The exhibition is curated by Professor Steven Hooper, with Katrina Igglesden and Karen Jacobs, all at the Sainsbury Research Unit at the University of East Anglia. Steven Hooper became passionate about Pacific art when growing up in his grandfather’s private museum, the Totems Museum in Arundel, Sussex. It was full of objects brought back from the Pacific as a result of Britain’s naval, missionary, and colonial past. He initially spent over two years (1977–79) doing anthropological research on Kabara, a remote island in eastern Fiji, where canoes, bowls, and barkcloths were still made and which had retained a rich traditional culture. In August 2015 he was in Fiji sailing on, and filming, the canoe that has been specially made for the exhibition. Katrina Talei Igglesden is a PhD student studying Fijian barkcloth and design/fashion. Her mother is Fijian. Karen Jacobs is Lecturer in the Arts of the Pacific specialising in clothing, missionary collections, and the arts of the Kamoro region of West Papua. In 2014 Jacobs and Igglesden co-curated the exhibition Art and the Body at the Fiji Museum.
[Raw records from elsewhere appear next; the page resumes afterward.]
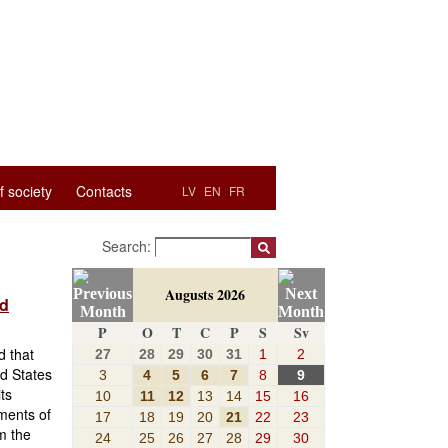
f society
Contacts
LV
EN
FR
Search:
Augusts 2026
nd
P
O
T
C
P
S
Sv
d that
27
28
29
30
31
1
2
d States
3
4
5
6
7
8
9
ts
10
11
12
13
14
15
16
ments of
17
18
19
20
21
22
23
m the
24
25
26
27
28
29
30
This exhibition is one of the main outcomes of a research project Fijian Art: political power, sacred value, social transformation and collecting since the 18th century, funded by the UK s Arts and (umanities Research Council A(RC from 2011 to 2014. It was a collaborative endeavour of the Sainsbury Research Unit (SRU) at the University of East Anglia, Norwich, and the Museum of Archaeology and Anthropology (MAA) at the University of Cambridge. Led by Professor Steven Hooper (SRU) and Dr Anita Herle (MAA), project members undertook extensive research on Fijian collections in the UK and overseas, with the aim of bringing these substantial but hitherto little-known collections into the academic and public domains. Artefacts, archives, and pictorial material, including photographs, are being brought together to allow fresh perspectives on the art and history of Fiji.
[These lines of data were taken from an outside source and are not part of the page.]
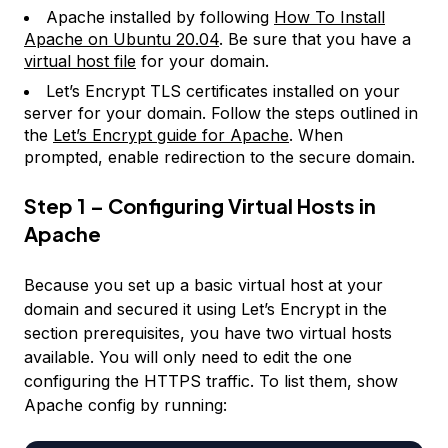
Apache installed by following
How To Install
Apache on Ubuntu 20.04
. Be sure that you have a
virtual host file
for your domain.
Let’s Encrypt TLS certificates installed on your
server for your domain. Follow the steps outlined in
the
Let’s Encrypt guide for Apache
. When
prompted, enable redirection to the secure domain.
Step 1 – Configuring Virtual Hosts in
Apache
Because you set up a basic virtual host at your
domain and secured it using Let’s Encrypt in the
section prerequisites, you have two virtual hosts
available. You will only need to edit the one
configuring the HTTPS traffic. To list them, show
Apache config by running: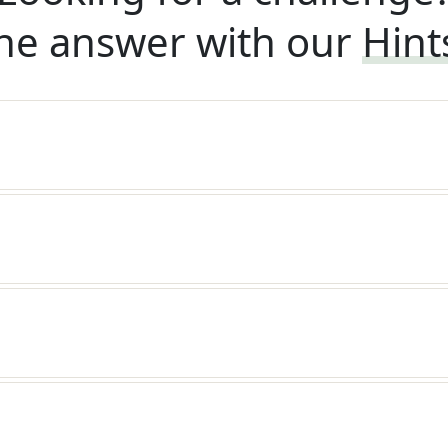
he answer with our
Hint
The islands now called Fiji were first settled about 1000 BC by voyagers from the west, probably from Vanuatu. During the subsequent 3000 years further migrations occurred and the population had expanded to over 120,000 by the late 18th century, when Fiji was briefly visited by Captain Cook and Captain Bligh. After the mutiny on the Bounty in 1789, Bligh was chased by Fijian canoes and was fortunate to escape. The 19th century saw the arrival of European traders, missionaries and planters, and after the first request in 1859 to join the British Empire was turned down, Fiji eventually became a British colony in 1874, with Sir Arthur Gordon as first Governor. He and others based at Government House, including Baron Anatole von Hügel and the redoubtable lady traveller Constance Gordon Cumming, were avid collectors and turned it into a kind of museum. Much of this material was eventually sent back to Britain, hence the substantial collections at Cambridge, the British Museum, and elsewhere. There is also a major high-quality collection in Fiji Museum in the capital, Suva. Although pre-Christian images, ritual objects, and weapons ceased to be made after conversion to Christianity and the cessation of warfare during the 19th century, other traditions, such as canoe building and barkcloth making, have continued as part of a rich traditional cultural life.